Redacting a PDF properly means the sensitive text must be gone, not just hidden behind a black box that anyone can copy text out from underneath. This tool searches a text-based PDF for a phrase you specify and deletes those characters from the file’s content streams, all inside your browser so the document is never uploaded.
How it works
A text-based PDF stores its visible text as literal strings inside content streams, usually compressed with FlateDecode. The redactor works directly on those streams:
- It parses the raw PDF bytes and locates each
stream … endstreamobject. - For FlateDecode streams it inflates the data using the browser’s native
DecompressionStream("deflate")— no external library is needed. - Inside the decoded text-showing operators (
TjandTJ), it finds your phrase within the parenthesized PDF strings and replaces each matched character with a space, so the glyphs vanish from the text layer. - It re-compresses the stream with
CompressionStream, fixes the stream’s/Length, and reassembles a valid PDF for download.
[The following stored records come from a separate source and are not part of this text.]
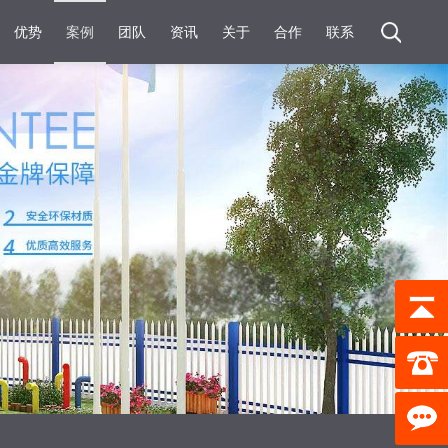
优势
案例
团队
资讯
关于
合作
联系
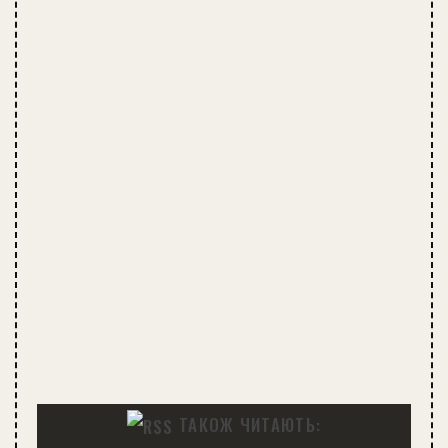
ТАКОЖ ЧИТАЮТЬ:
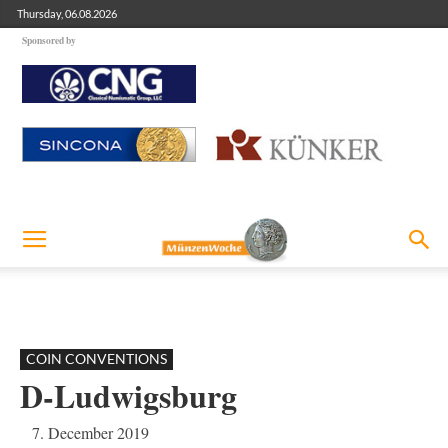
Thursday, 06.08.2026
Sponsored by
COIN CONVENTIONS
D-Ludwigsburg
7. December 2019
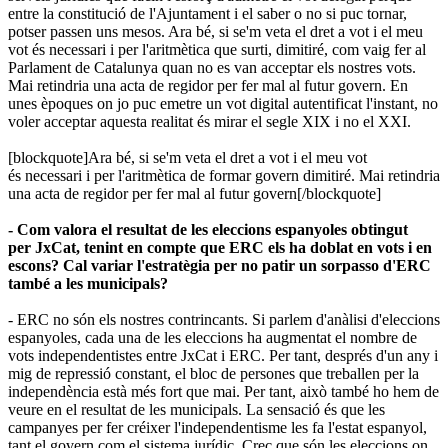
entre la constitució de l'Ajuntament i el saber o no si puc tornar,
potser passen uns mesos. Ara bé, si se'm veta el dret a vot i el meu
vot és necessari i per l'aritmètica que surti, dimitiré, com vaig fer al
Parlament de Catalunya quan no es van acceptar els nostres vots.
Mai retindria una acta de regidor per fer mal al futur govern. En
unes èpoques on jo puc emetre un vot digital autentificat l'instant, no
voler acceptar aquesta realitat és mirar el segle XIX i no el XXI.
[blockquote]Ara bé, si se'm veta el dret a vot i el meu vot
és necessari i per l'aritmètica de formar govern dimitiré. Mai retindria
una acta de regidor per fer mal al futur govern[/blockquote]
- Com valora el resultat de les eleccions espanyoles obtingut
per JxCat, tenint en compte que ERC els ha doblat en vots i en
escons? Cal variar l'estratègia per no patir un sorpasso d'ERC
també a les municipals?
- ERC no són els nostres contrincants. Si parlem d'anàlisi d'eleccions
espanyoles, cada una de les eleccions ha augmentat el nombre de
vots independentistes entre JxCat i ERC. Per tant, després d'un any i
mig de repressió constant, el bloc de persones que treballen per la
independència està més fort que mai. Per tant, això també ho hem de
veure en el resultat de les municipals. La sensació és que les
campanyes per fer créixer l'independentisme les fa l'estat espanyol,
tant el govern com el sistema jurídic. Crec que són les eleccions on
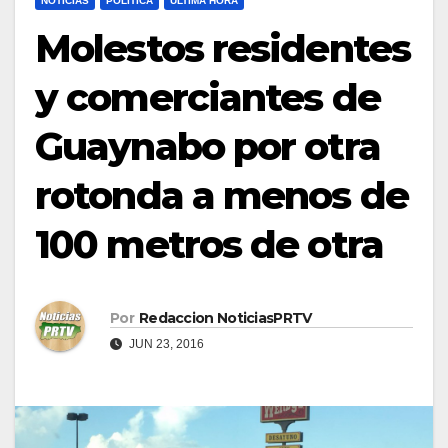
NOTICIAS
POLÍTICA
ULTIMA HORA
Molestos residentes
y comerciantes de
Guaynabo por otra
rotonda a menos de
100 metros de otra
Por
Redaccion NoticiasPRTV
JUN 23, 2016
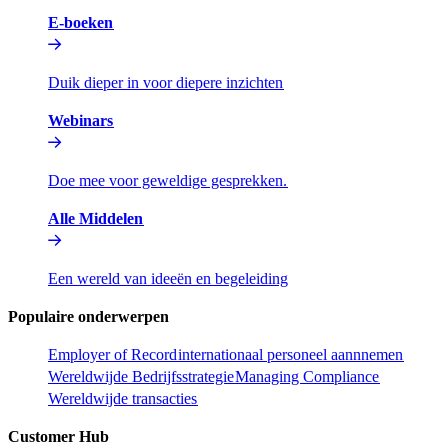
E-boeken​​
Duik dieper in voor diepere inzichten​​
Webinars​​
Doe mee voor geweldige gesprekken.​​
Alle Middelen​​
Een wereld van ideeën en begeleiding​​
Populaire onderwerpen​​
Employer of Record​​
internationaal personeel aannnemen​​
Wereldwijde Bedrijfsstrategie​​
Managing Compliance​​
Wereldwijde transacties​​
Customer Hub​​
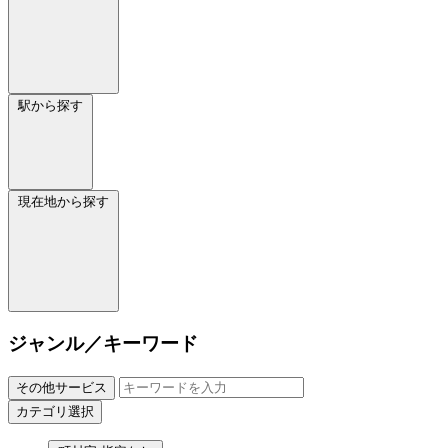
駅から探す
現在地から探す
ジャンル／キーワード
その他サービス
カテゴリ選択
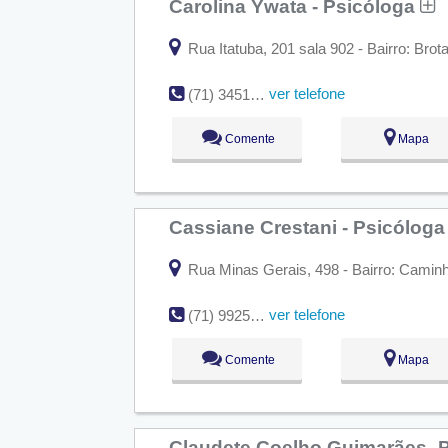
Carolina Ywata - Psicóloga
Rua Itatuba, 201 sala 902 - Bairro: Brot
ver telefone
(71) 3451-1112
Comente
Mapa
Cassiane Crestani - Psicólog
Rua Minas Gerais, 498 - Bairro: Caminh
ver telefone
(71) 9925-4349
Comente
Mapa
Claudete Coelho Guimarães -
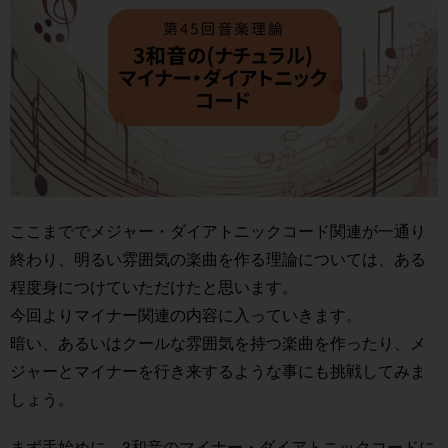
ここまででメジャー・ダイアトニックコード関連が一通り
終わり、明るい雰囲気の楽曲を作る理論については、ある
程度身につけていただけたと思います。
今回よりマイナー関連の内容に入っていきます。
暗い、あるいはクールな雰囲気を持つ楽曲を作ったり、メ
ジャーとマイナーを行き来するような事にも挑戦してみま
しょう。
まず手始めに、3和音のマイナー・ダイアトニックコードに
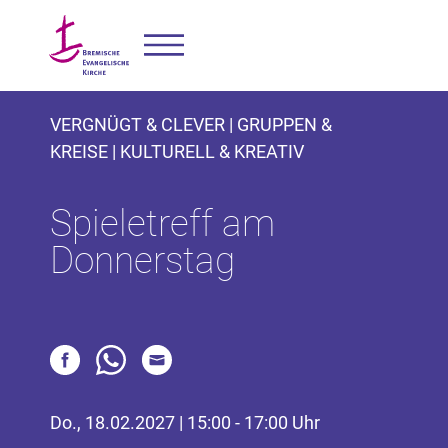
VERGNÜGT & CLEVER | GRUPPEN &
KREISE | KULTURELL & KREATIV
Spieletreff am
Donnerstag
Do., 18.02.2027 | 15:00 - 17:00 Uhr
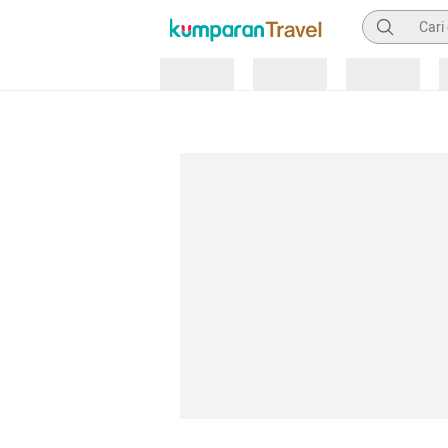
Pencarian
Loading
Loading
Loading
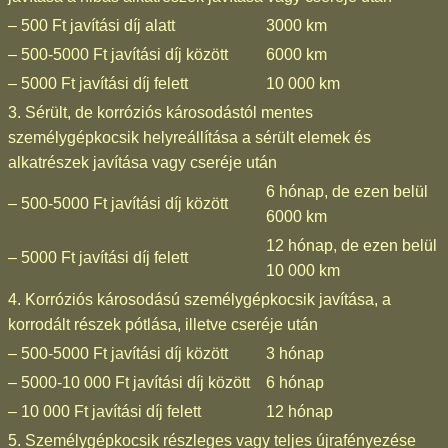
– 500 Ft javítási díj alatt
3000 km
– 500-5000 Ft javítási díj között
6000 km
– 5000 Ft javítási díj felett
10 000 km
3. Sérült, de korróziós károsodástól mentes
személygépkocsik helyreállítása a sérült elemek és
alkatrészek javítása vagy cseréje után
6 hónap, de ezen belül
– 500-5000 Ft javítási díj között
6000 km
12 hónap, de ezen belül
– 5000 Ft javítási díj felett
10 000 km
4. Korróziós károsodású személygépkocsik javítása, a
korrodált részek pótlása, illetve cseréje után
– 500-5000 Ft javítási díj között
3 hónap
– 5000-10 000 Ft javítási díj között
6 hónap
– 10 000 Ft javítási díj felett
12 hónap
5. Személygépkocsik részleges vagy teljes újrafényezése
Because the characters are removed rather than covered, selecting and copying the redacted region in the output yields nothing.
Notes and limits
This approach works on PDFs that contain a real text layer, which is the common case for documents exported from word processors and most digitally generated PDFs. It cannot redact text that is part of a scanned image — those pixels are not searchable text — and it cannot reliably touch PDFs that use heavily subset-encoded fonts storing glyph indices instead of readable characters; the tool tells you when no match was found. Spaces of equal length preserve the layout so nothing shifts. As with any redaction workflow, always re-open the downloaded file and try to copy the redacted area to confirm the sensitive text is truly gone before sharing. Everything runs locally in your browser.